From the outside looking in, it’s hard to tell G2 from its G1 predecessor, which, like its piston-powered first-generation ancestors, was never referred to as G1 until G2 came around. The big tell is the paint scheme. As Cirrus does with new model year introductions, the SF50 G2 features an updated paint scheme, though it’s not a big enough departure from last year’s model to immediately attract note. Physically, the biggest change is to the wing, which is a clean shape now, having discarded the aerodynamic fences, one per wing, between the ailerons and flaps and chucked the VG over the shoulder, as well. These aerodynamic changes are hardly revolutionary, though it’s hard not to like the absence of VGs.
With the G2, Cirrus has improved the plane in multiple ways, and not just by adding the Garmin autothrottles (which I’d flown before on a couple of Citations, including the now-discontinued Citation X+, perhaps the coolest airplane in my logbook). In addition to cleaning up the wing, Cirrus also worked with engine maker Williams International to turn up the wick on the FJ-33 turbofan above 24,000 feet (essentially by upping the allowable temps) so the jet can climb faster to its new RVSM ceiling of 31,000 feet. RVSM, as not all small plane pilots know, is short for Reduced Vertical Separation Minimums. The regulation, which has been on the books for more than 20 years now, lets planes fly from Flight Levels 290 to 410 with a thousand feet of vertical separation instead of the previous 2,000 feet. The RVSM update was the happy result of Cirrus engineers beginning to put their attention to the added altitudes and the FAA realizing that with ADS-B, RVSM standards were easier to maintain, so it could relax its technical standards for the approvals.
This upgrade to FL310 deserves special note. Adding a few additional usable altitudes might not sound like a big deal, but it is. Turbine engines, including turboprops and turbofans (like the Williams FJ-33), have a couple of sweet spot altitudes, one where the plane gets its best forward speed and the other where it gets its best range. The reasons for this are two. Jet engines use less fuel the higher they climb, and any airplane flies more efficiently in less-dense air, which happens as you climb.

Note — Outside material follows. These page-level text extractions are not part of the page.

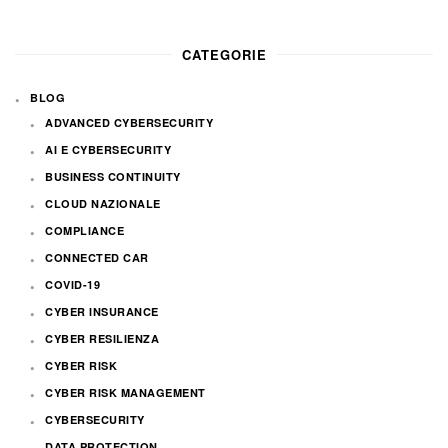
CATEGORIE
BLOG
ADVANCED CYBERSECURITY
AI E CYBERSECURITY
BUSINESS CONTINUITY
CLOUD NAZIONALE
COMPLIANCE
CONNECTED CAR
COVID-19
CYBER INSURANCE
CYBER RESILIENZA
CYBER RISK
CYBER RISK MANAGEMENT
CYBERSECURITY
DATA PROTECTION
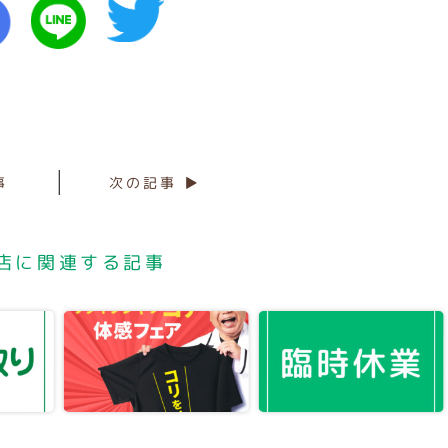
事
次の記事 ▶
店に関連する記事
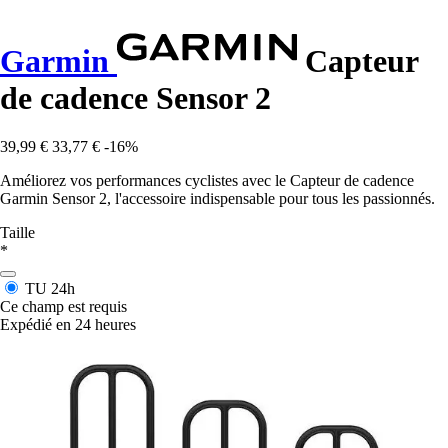
Garmin
Capteur
de cadence Sensor 2
39,99 €
33,77 €
-16%
Améliorez vos performances cyclistes avec le Capteur de cadence
Garmin Sensor 2, l'accessoire indispensable pour tous les passionnés.
Taille
*
TU
24h
Ce champ est requis
Expédié en 24 heures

That’s why you sometimes hear pilots concerned about not getting cleared to a higher altitude…they can go plenty fast down low, but they burn a considerable amount of fuel while doing so.
So by adding an additional few thousand feet to the SF-50’s ceiling, Cirrus has given its jet pilots new options, and not just a few. The tradeoff in jets is always between loading and range, among other factors, of course. But when you reduce to these two main factors, you at least get a rough idea of what the mission profile looks like and if it’s doable. The two big, interrelated questions are, how much fuel can you take and how much payload can you add in passengers and cargo? By flying at its new ceiling of 31,000 feet, available only on eastbound flights, of course, the SF50 can go about the same speed as the G1 model used to be able to hit but while burning much less fuel. In other words, more capacity and more utility.
The improved speed profile is due to the engine putting out more power above FL240, which was simply an engine software change. This change does two things: giving pilots more speed at the previous lower altitude ceiling and giving it about the same speed as the previous top speed (around 305 knots true) at its new higher altitude. We actually got a little better than that, so Cirrus is over delivering in this case. This allows the jet to stretch its range by as much as 150 nm, a very substantial increase. With lower fuel loads, the jet can, conversely, carry more weight, about 150 pounds, so another person or a couple good-sized dogs.
The added oomph also allows the jet to go faster at its previous ceiling of FL 280—we had it up to 317 knots true at that altitude. So pilots, in addition to going farther for the same fuel, or the same distance for less fuel, also can choose to get there faster by burning more fuel. The difference in fuel burn we saw on our flight was less than 10 gph compared to the G1 model’s fuel burn at a cruise speed about 12 knots slower.